EXERCISE REQUIREMENTS =>
Across the entries below, how many lines have the word "delle" in them? Respond with only the number.

[Entries taken from a collection]

+++++

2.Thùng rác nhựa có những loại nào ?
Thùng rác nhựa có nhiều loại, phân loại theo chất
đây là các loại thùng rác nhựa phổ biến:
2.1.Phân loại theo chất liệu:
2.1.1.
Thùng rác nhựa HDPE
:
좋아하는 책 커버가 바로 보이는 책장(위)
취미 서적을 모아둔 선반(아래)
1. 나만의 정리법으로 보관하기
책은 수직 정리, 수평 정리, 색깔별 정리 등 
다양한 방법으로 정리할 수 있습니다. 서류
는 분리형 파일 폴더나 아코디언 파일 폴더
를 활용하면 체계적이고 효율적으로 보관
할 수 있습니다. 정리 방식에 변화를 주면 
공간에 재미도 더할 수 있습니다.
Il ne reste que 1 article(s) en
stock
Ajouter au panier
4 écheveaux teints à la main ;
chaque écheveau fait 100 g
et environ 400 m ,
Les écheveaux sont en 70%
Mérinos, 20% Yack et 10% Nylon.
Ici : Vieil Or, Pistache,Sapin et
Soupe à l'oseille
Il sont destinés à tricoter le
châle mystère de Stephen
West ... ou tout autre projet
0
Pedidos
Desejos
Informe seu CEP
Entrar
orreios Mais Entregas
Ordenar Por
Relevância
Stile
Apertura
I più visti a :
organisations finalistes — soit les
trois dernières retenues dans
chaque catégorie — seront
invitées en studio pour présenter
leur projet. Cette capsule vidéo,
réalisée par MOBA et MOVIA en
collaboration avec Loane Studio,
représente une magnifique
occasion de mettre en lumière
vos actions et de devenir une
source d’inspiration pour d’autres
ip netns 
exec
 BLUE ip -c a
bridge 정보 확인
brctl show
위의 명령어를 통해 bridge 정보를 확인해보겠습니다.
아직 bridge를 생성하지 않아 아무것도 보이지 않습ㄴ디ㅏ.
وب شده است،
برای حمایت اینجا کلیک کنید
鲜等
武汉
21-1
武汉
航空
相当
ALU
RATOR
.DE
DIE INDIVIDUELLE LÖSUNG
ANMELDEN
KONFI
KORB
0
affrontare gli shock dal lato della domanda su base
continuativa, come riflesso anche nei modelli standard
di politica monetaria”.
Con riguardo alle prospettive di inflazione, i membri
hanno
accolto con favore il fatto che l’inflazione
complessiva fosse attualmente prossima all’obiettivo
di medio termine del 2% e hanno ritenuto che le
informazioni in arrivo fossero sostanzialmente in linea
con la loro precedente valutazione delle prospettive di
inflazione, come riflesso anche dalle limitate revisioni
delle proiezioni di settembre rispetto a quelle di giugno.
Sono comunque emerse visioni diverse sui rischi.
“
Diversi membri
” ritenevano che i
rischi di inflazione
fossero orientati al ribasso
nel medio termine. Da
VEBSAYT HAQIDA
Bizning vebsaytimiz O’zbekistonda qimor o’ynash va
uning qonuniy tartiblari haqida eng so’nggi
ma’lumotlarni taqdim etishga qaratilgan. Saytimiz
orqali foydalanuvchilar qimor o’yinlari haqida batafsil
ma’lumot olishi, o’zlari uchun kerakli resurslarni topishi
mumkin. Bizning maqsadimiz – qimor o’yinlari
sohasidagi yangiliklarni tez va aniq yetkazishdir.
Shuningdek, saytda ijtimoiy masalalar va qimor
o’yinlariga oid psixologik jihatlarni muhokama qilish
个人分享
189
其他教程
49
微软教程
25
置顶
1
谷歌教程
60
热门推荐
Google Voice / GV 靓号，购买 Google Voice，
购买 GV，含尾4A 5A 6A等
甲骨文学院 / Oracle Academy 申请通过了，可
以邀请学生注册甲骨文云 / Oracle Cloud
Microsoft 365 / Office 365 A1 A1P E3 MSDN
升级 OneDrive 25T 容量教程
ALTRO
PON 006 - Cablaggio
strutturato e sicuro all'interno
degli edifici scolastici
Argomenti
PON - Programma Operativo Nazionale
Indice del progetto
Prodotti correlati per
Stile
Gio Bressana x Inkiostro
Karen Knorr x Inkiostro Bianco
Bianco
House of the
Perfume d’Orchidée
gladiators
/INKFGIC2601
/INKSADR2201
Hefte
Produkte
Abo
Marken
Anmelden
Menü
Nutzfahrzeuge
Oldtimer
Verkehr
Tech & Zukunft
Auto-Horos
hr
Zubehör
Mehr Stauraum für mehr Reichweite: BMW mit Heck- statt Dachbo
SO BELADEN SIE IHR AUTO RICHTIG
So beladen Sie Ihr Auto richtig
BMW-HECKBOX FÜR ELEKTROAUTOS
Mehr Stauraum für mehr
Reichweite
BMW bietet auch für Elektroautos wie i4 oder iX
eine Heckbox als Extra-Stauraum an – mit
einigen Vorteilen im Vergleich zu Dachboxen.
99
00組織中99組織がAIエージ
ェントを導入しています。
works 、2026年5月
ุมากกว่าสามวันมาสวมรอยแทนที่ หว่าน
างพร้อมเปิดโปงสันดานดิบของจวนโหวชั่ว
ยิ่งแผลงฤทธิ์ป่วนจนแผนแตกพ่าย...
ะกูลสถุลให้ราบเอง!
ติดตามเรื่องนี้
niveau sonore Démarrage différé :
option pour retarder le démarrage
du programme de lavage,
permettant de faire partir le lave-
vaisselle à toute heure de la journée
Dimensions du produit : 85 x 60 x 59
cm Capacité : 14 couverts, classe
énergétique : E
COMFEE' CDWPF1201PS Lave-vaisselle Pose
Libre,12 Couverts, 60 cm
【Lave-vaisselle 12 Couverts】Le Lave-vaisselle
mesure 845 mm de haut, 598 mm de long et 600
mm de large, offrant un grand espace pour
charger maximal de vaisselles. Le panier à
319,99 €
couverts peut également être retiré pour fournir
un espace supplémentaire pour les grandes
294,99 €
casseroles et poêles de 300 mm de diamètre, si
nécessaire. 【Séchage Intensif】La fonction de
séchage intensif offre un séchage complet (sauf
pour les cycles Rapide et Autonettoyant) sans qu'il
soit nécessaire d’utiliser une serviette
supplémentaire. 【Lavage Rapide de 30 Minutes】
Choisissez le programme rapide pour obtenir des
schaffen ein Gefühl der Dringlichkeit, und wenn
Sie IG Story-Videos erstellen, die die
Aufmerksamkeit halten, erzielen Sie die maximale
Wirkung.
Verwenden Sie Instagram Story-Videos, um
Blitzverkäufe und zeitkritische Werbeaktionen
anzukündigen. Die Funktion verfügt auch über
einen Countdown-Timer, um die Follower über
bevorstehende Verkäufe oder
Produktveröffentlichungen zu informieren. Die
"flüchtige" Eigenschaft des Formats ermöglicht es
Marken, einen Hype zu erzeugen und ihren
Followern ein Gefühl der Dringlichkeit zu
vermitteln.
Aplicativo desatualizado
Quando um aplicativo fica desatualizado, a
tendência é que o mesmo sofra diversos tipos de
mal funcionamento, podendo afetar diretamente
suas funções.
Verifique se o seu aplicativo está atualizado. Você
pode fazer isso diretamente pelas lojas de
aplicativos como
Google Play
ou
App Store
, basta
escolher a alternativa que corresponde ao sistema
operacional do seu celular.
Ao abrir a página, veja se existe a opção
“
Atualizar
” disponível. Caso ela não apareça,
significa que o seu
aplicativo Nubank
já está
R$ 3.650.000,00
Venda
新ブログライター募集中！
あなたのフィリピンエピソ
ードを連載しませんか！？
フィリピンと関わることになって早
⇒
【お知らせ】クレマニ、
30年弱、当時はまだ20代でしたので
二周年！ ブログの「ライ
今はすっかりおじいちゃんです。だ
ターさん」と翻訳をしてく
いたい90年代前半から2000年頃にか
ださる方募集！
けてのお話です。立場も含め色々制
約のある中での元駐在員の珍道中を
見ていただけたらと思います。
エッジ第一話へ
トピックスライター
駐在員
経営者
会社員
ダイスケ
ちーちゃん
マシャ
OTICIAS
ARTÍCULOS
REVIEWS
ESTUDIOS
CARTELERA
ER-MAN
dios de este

+++++

EXERCISE RESULT =>
2